Lauréat en tant que compositeur au Festival en chanson de Petite-Vallée en 2003 et à titre d’auteur-compositeur-interprète à Ma première Place des Arts en 2002, Baptiste se produira sur la scène de la Nouvelle chanson, demain, en compagnie de qu
Photo: Jacques Grenier Lauréat en tant que compositeur au Festival en chanson de Petite-Vallée en 2003 et à titre d’auteur-compositeur-interprète à Ma première Place des Arts en 2002, Baptiste se produira sur la scène de la Nouvelle chanson, demain, en compagnie de qu

Entre la chanson à texte et une pop agréable à écouter, le coeur de Baptiste balance. Lauréat en tant que compositeur au Festival en chanson de Petite-Vallée (2003) et à titre d'auteur-compositeur-interprète à Ma première Place des Arts (2002), le jeune artiste pèse bien ses mots quand il écrit ses chansons mais se fait volontiers esclave des mélodies.

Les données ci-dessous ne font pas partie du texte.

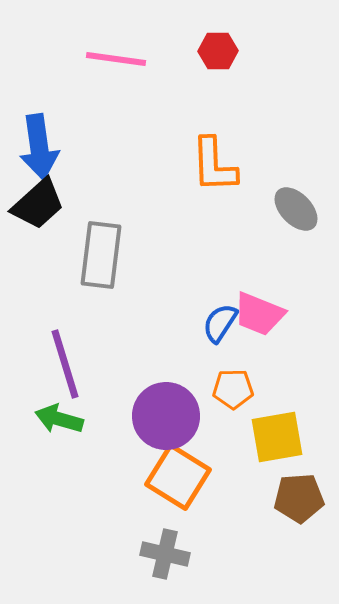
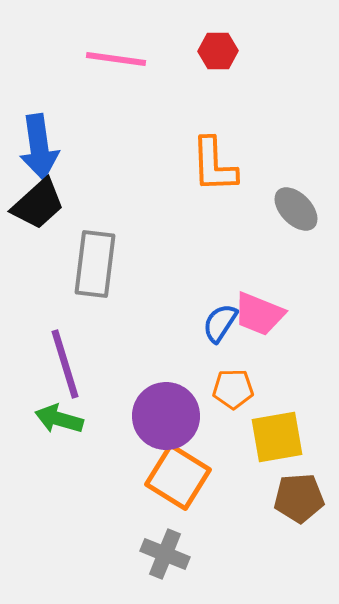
gray rectangle: moved 6 px left, 9 px down
gray cross: rotated 9 degrees clockwise
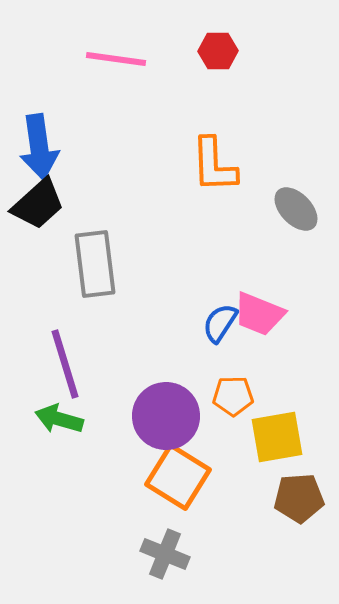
gray rectangle: rotated 14 degrees counterclockwise
orange pentagon: moved 7 px down
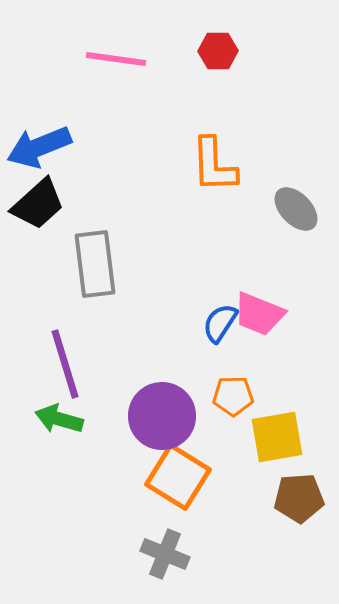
blue arrow: rotated 76 degrees clockwise
purple circle: moved 4 px left
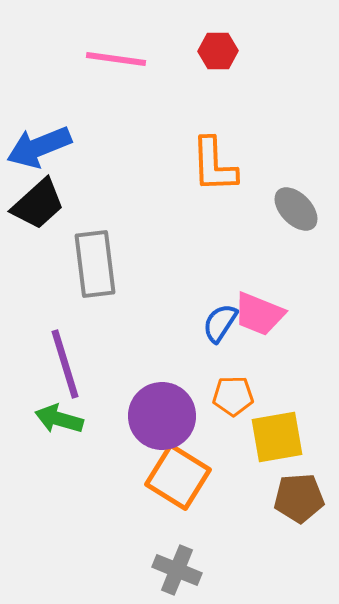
gray cross: moved 12 px right, 16 px down
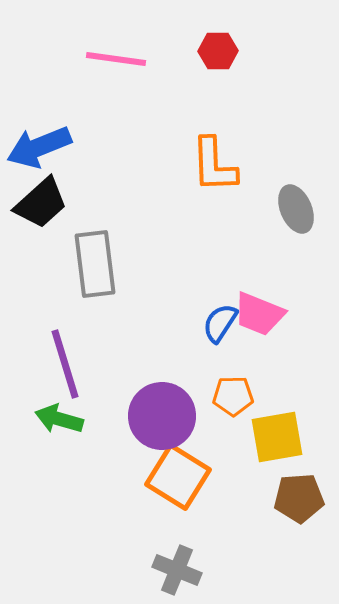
black trapezoid: moved 3 px right, 1 px up
gray ellipse: rotated 21 degrees clockwise
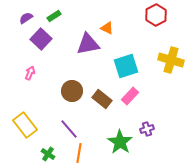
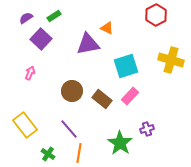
green star: moved 1 px down
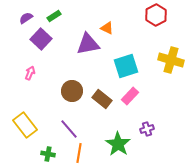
green star: moved 2 px left, 1 px down
green cross: rotated 24 degrees counterclockwise
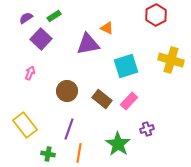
brown circle: moved 5 px left
pink rectangle: moved 1 px left, 5 px down
purple line: rotated 60 degrees clockwise
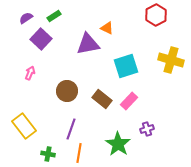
yellow rectangle: moved 1 px left, 1 px down
purple line: moved 2 px right
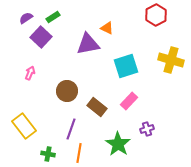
green rectangle: moved 1 px left, 1 px down
purple square: moved 2 px up
brown rectangle: moved 5 px left, 8 px down
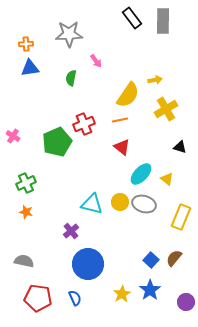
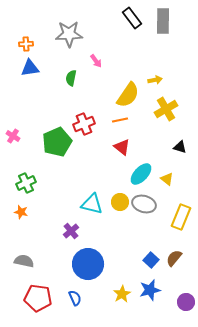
orange star: moved 5 px left
blue star: rotated 20 degrees clockwise
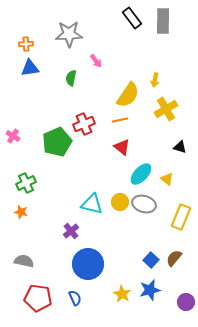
yellow arrow: rotated 112 degrees clockwise
yellow star: rotated 12 degrees counterclockwise
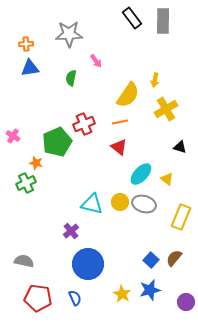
orange line: moved 2 px down
red triangle: moved 3 px left
orange star: moved 15 px right, 49 px up
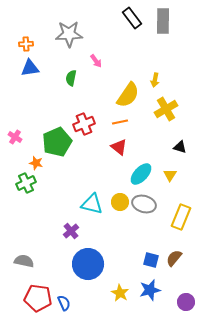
pink cross: moved 2 px right, 1 px down
yellow triangle: moved 3 px right, 4 px up; rotated 24 degrees clockwise
blue square: rotated 28 degrees counterclockwise
yellow star: moved 2 px left, 1 px up
blue semicircle: moved 11 px left, 5 px down
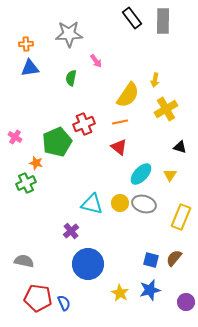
yellow circle: moved 1 px down
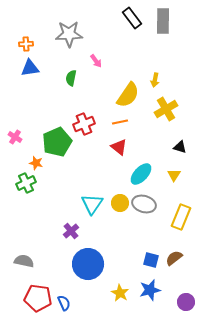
yellow triangle: moved 4 px right
cyan triangle: rotated 50 degrees clockwise
brown semicircle: rotated 12 degrees clockwise
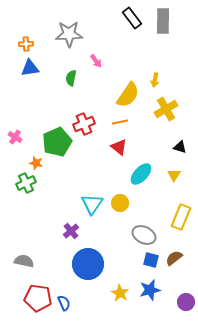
gray ellipse: moved 31 px down; rotated 10 degrees clockwise
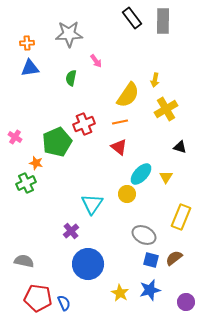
orange cross: moved 1 px right, 1 px up
yellow triangle: moved 8 px left, 2 px down
yellow circle: moved 7 px right, 9 px up
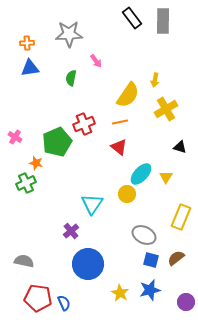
brown semicircle: moved 2 px right
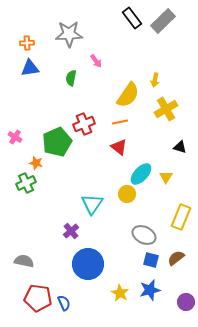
gray rectangle: rotated 45 degrees clockwise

«Mon but serait de faire de la musique très facile à écouter, dans le genre pop commerciale — pas dans le genre péjoratif —, quelque chose qui te fait taper du pied, des grandes mélodies, mais qui apporte aussi quelque chose sur le plan du texte», explique-t-il au téléphone. Perfectionniste, il a trimé dur, surtout sur le plan de l'écriture des paroles, avant de se lancer corps et âme dans la musique. En 1998, «je trouvais que mes textes étaient encore trop naïfs, ça manquait de profondeur», confie-t-il. La consécration de Petite-Vallée lui a donné l'envie de foncer. «C'est là qu'on te traite comme un artiste pour la première fois quand tu es émergent.»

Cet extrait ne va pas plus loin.